Geoffrey with a G leans forward and crosses his legs, his right elbow on his knee. We’re sitting in the exact same position, our bodies mirror images of each other. “I won’t judge.”
My face grows warm.
He waits patiently, one eyebrow quirked upward. “You seem upset. Can I help?”
Tears fill my eyes, and I stare down into my lap, trying to keep them from falling. There’s a light touch on my shoulder. I look up, surprised, and see Geoffrey’s hand gently patting my arm. It reminds me of all the times I used to comfort Ji-hyun when she was little.
“Don’t cry,” he says. “We don’t have to talk about it.” Then he retracts his hand, biting his lip. “Sorry. I’m not very good at making people feel better. I never know what to do.”
“No, no,” I respond. “I understand. I’m not good at comforting people either. I always say the opposite of what I’m supposed to say. I get it. I feel better already.”
There’s a long silence between us. It makes me nervous. Without thinking, I blurt out, “Those guys in there were talking about Asian women. Saying disgusting things about us.” I swallow hard. “I mean, I’ve heard all this before. It’s not new. And it’s not even like those guys were talking about me. But it felt so personal, you know?”
Geoffrey clenches his jaw. His hands ball into fists. “Who were they?” He turns around, as if he’s going to rush back into the coffee shop.
“No! It’s fine,” I say, flustered. “Forget I said anything.”

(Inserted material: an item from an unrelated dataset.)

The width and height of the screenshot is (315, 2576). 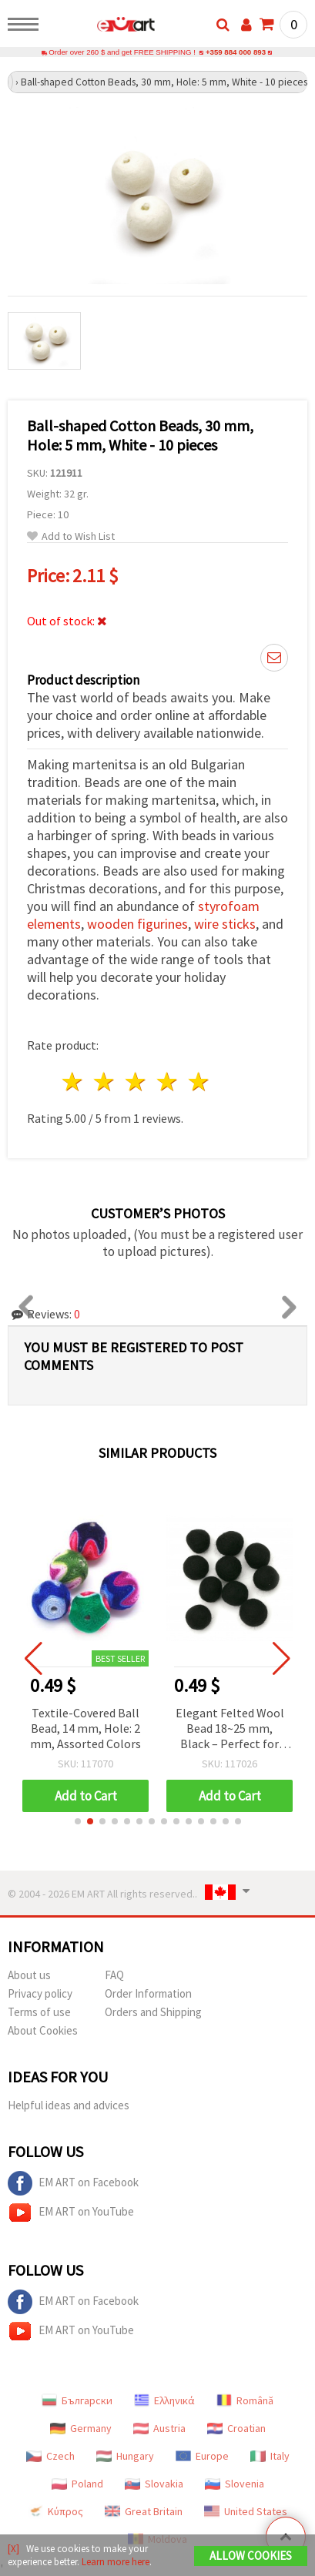 I want to click on United States, so click(x=245, y=2511).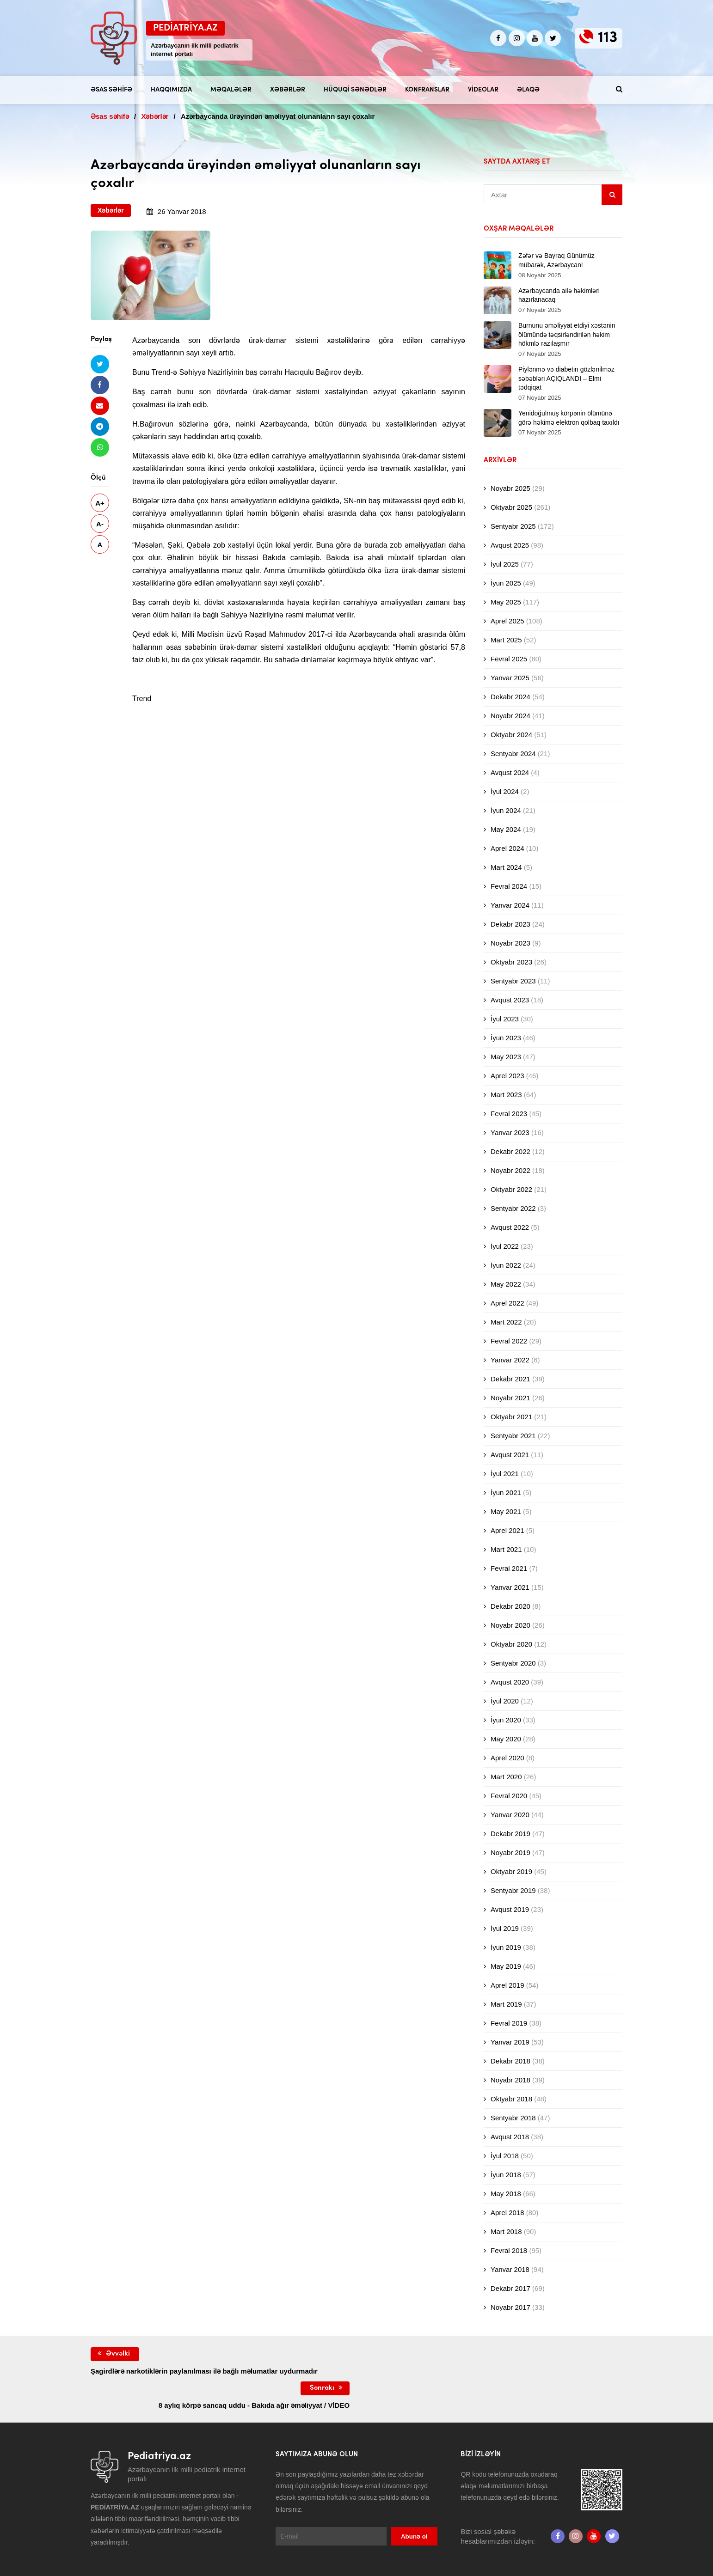  What do you see at coordinates (509, 1796) in the screenshot?
I see `Fevral 2020` at bounding box center [509, 1796].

“It’s not fine. Those guys are assholes. If you google ‘toxic masculinity’ you’ll probably find pictures of those clowns. They don’t understand all the shit that you women have to put up with. It’s important that women feel safe around me. You don’t have anything to be embarrassed about. They’re the ones who should be embarrassed.”
I stare at him, dumbfounded. “You’re right.”
He gets up from the table. “I have to catch my next class now, but you’re good, right?” He puts out his right hand to give me a fist bump.
I nod and tap his fist with my own. “Thanks for sticking around and talking to me.”
“Anytime. I’ll see you in philosophy on Thursday.”
I watch him disappear into a crowd of students before getting up. It’s strange. I can’t think of the last time somebody was this kind to me.